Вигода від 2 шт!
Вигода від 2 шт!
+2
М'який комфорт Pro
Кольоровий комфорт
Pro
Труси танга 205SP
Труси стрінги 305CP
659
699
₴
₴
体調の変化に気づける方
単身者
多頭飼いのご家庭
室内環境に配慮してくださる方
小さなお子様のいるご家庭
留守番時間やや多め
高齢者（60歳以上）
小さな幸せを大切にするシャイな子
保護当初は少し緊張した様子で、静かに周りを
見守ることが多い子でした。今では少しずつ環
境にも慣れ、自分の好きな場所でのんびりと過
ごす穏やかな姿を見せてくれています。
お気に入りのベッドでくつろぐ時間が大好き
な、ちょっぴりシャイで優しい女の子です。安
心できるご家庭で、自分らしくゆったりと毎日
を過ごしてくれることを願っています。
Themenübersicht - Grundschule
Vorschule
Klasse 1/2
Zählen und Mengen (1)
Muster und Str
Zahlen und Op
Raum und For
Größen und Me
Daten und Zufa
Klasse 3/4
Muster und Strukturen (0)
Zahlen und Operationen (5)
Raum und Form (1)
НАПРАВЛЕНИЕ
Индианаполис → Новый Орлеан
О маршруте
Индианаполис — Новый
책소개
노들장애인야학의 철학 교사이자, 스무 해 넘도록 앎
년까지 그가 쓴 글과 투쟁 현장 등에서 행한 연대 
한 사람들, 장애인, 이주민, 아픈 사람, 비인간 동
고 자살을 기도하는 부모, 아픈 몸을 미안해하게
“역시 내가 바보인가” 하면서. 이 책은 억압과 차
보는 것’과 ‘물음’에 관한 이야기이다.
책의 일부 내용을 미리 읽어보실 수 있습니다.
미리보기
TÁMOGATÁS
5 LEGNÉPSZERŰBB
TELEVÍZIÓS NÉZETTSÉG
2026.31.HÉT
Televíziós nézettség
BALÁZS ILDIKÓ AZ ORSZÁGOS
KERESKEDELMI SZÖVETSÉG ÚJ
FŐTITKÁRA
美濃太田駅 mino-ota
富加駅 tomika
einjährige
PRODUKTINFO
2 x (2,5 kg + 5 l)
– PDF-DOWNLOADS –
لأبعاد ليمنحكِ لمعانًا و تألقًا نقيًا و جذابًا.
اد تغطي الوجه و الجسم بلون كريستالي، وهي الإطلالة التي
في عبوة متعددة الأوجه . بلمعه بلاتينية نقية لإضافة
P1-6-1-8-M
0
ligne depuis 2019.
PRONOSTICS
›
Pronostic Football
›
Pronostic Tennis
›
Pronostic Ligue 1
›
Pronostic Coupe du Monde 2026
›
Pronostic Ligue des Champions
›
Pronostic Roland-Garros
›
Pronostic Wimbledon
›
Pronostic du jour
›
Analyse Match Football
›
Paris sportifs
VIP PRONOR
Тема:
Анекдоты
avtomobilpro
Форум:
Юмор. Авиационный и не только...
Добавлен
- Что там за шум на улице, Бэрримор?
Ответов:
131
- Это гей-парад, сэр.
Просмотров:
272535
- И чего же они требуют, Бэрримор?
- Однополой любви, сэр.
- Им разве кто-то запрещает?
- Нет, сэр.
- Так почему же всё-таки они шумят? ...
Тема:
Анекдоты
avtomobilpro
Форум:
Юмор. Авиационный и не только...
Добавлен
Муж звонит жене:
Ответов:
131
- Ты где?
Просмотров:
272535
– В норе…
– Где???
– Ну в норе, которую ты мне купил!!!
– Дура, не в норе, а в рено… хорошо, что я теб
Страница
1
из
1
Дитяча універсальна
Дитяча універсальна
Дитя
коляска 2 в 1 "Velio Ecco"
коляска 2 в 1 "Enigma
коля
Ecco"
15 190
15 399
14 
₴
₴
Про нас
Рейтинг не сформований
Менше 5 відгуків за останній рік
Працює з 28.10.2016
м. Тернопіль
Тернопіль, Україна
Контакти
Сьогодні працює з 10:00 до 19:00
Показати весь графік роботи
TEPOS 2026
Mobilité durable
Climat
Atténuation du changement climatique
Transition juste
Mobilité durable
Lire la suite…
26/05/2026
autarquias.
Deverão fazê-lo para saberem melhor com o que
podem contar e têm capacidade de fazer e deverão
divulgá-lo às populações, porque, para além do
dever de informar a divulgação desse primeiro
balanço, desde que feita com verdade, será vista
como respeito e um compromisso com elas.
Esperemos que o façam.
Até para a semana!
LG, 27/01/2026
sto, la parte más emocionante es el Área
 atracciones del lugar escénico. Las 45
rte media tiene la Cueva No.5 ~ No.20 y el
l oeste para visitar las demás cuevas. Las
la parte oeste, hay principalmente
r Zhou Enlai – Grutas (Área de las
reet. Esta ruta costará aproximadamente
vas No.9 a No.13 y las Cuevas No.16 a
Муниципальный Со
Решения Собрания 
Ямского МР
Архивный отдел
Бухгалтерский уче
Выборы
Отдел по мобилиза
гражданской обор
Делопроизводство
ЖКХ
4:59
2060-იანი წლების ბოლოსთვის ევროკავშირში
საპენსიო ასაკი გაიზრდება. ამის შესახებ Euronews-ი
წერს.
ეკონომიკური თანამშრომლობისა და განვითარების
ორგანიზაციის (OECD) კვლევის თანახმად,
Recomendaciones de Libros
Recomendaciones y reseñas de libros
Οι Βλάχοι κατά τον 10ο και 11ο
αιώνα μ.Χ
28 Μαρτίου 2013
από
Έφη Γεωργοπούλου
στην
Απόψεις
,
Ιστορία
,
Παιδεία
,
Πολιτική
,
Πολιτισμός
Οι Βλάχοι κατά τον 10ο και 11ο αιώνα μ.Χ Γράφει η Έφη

# # #

**Exercise prompt:**
What is needed is a verbatim copy of the data, complete from first line to last.

**Answer to this exercise:**
Вигода від 2 шт!
Вигода від 2 шт!
+2
М'який комфорт Pro
Кольоровий комфорт
Pro
Труси танга 205SP
Труси стрінги 305CP
659
699
₴
₴
体調の変化に気づける方
単身者
多頭飼いのご家庭
室内環境に配慮してくださる方
小さなお子様のいるご家庭
留守番時間やや多め
高齢者（60歳以上）
小さな幸せを大切にするシャイな子
保護当初は少し緊張した様子で、静かに周りを
見守ることが多い子でした。今では少しずつ環
境にも慣れ、自分の好きな場所でのんびりと過
ごす穏やかな姿を見せてくれています。
お気に入りのベッドでくつろぐ時間が大好き
な、ちょっぴりシャイで優しい女の子です。安
心できるご家庭で、自分らしくゆったりと毎日
を過ごしてくれることを願っています。
Themenübersicht - Grundschule
Vorschule
Klasse 1/2
Zählen und Mengen (1)
Muster und Str
Zahlen und Op
Raum und For
Größen und Me
Daten und Zufa
Klasse 3/4
Muster und Strukturen (0)
Zahlen und Operationen (5)
Raum und Form (1)
НАПРАВЛЕНИЕ
Индианаполис → Новый Орлеан
О маршруте
Индианаполис — Новый
책소개
노들장애인야학의 철학 교사이자, 스무 해 넘도록 앎
년까지 그가 쓴 글과 투쟁 현장 등에서 행한 연대 
한 사람들, 장애인, 이주민, 아픈 사람, 비인간 동
고 자살을 기도하는 부모, 아픈 몸을 미안해하게
“역시 내가 바보인가” 하면서. 이 책은 억압과 차
보는 것’과 ‘물음’에 관한 이야기이다.
책의 일부 내용을 미리 읽어보실 수 있습니다.
미리보기
TÁMOGATÁS
5 LEGNÉPSZERŰBB
TELEVÍZIÓS NÉZETTSÉG
2026.31.HÉT
Televíziós nézettség
BALÁZS ILDIKÓ AZ ORSZÁGOS
KERESKEDELMI SZÖVETSÉG ÚJ
FŐTITKÁRA
美濃太田駅 mino-ota
富加駅 tomika
einjährige
PRODUKTINFO
2 x (2,5 kg + 5 l)
– PDF-DOWNLOADS –
لأبعاد ليمنحكِ لمعانًا و تألقًا نقيًا و جذابًا.
اد تغطي الوجه و الجسم بلون كريستالي، وهي الإطلالة التي
في عبوة متعددة الأوجه . بلمعه بلاتينية نقية لإضافة
P1-6-1-8-M
0
ligne depuis 2019.
PRONOSTICS
›
Pronostic Football
›
Pronostic Tennis
›
Pronostic Ligue 1
›
Pronostic Coupe du Monde 2026
›
Pronostic Ligue des Champions
›
Pronostic Roland-Garros
›
Pronostic Wimbledon
›
Pronostic du jour
›
Analyse Match Football
›
Paris sportifs
VIP PRONOR
Тема:
Анекдоты
avtomobilpro
Форум:
Юмор. Авиационный и не только...
Добавлен
- Что там за шум на улице, Бэрримор?
Ответов:
131
- Это гей-парад, сэр.
Просмотров:
272535
- И чего же они требуют, Бэрримор?
- Однополой любви, сэр.
- Им разве кто-то запрещает?
- Нет, сэр.
- Так почему же всё-таки они шумят? ...
Тема:
Анекдоты
avtomobilpro
Форум:
Юмор. Авиационный и не только...
Добавлен
Муж звонит жене:
Ответов:
131
- Ты где?
Просмотров:
272535
– В норе…
– Где???
– Ну в норе, которую ты мне купил!!!
– Дура, не в норе, а в рено… хорошо, что я теб
Страница
1
из
1
Дитяча універсальна
Дитяча універсальна
Дитя
коляска 2 в 1 "Velio Ecco"
коляска 2 в 1 "Enigma
коля
Ecco"
15 190
15 399
14 
₴
₴
Про нас
Рейтинг не сформований
Менше 5 відгуків за останній рік
Працює з 28.10.2016
м. Тернопіль
Тернопіль, Україна
Контакти
Сьогодні працює з 10:00 до 19:00
Показати весь графік роботи
TEPOS 2026
Mobilité durable
Climat
Atténuation du changement climatique
Transition juste
Mobilité durable
Lire la suite…
26/05/2026
autarquias.
Deverão fazê-lo para saberem melhor com o que
podem contar e têm capacidade de fazer e deverão
divulgá-lo às populações, porque, para além do
dever de informar a divulgação desse primeiro
balanço, desde que feita com verdade, será vista
como respeito e um compromisso com elas.
Esperemos que o façam.
Até para a semana!
LG, 27/01/2026
sto, la parte más emocionante es el Área
 atracciones del lugar escénico. Las 45
rte media tiene la Cueva No.5 ~ No.20 y el
l oeste para visitar las demás cuevas. Las
la parte oeste, hay principalmente
r Zhou Enlai – Grutas (Área de las
reet. Esta ruta costará aproximadamente
vas No.9 a No.13 y las Cuevas No.16 a
Муниципальный Со
Решения Собрания 
Ямского МР
Архивный отдел
Бухгалтерский уче
Выборы
Отдел по мобилиза
гражданской обор
Делопроизводство
ЖКХ
4:59
2060-იანი წლების ბოლოსთვის ევროკავშირში
საპენსიო ასაკი გაიზრდება. ამის შესახებ Euronews-ი
წერს.
ეკონომიკური თანამშრომლობისა და განვითარების
ორგანიზაციის (OECD) კვლევის თანახმად,
Recomendaciones de Libros
Recomendaciones y reseñas de libros
Οι Βλάχοι κατά τον 10ο και 11ο
αιώνα μ.Χ
28 Μαρτίου 2013
από
Έφη Γεωργοπούλου
στην
Απόψεις
,
Ιστορία
,
Παιδεία
,
Πολιτική
,
Πολιτισμός
Οι Βλάχοι κατά τον 10ο και 11ο αιώνα μ.Χ Γράφει η Έφη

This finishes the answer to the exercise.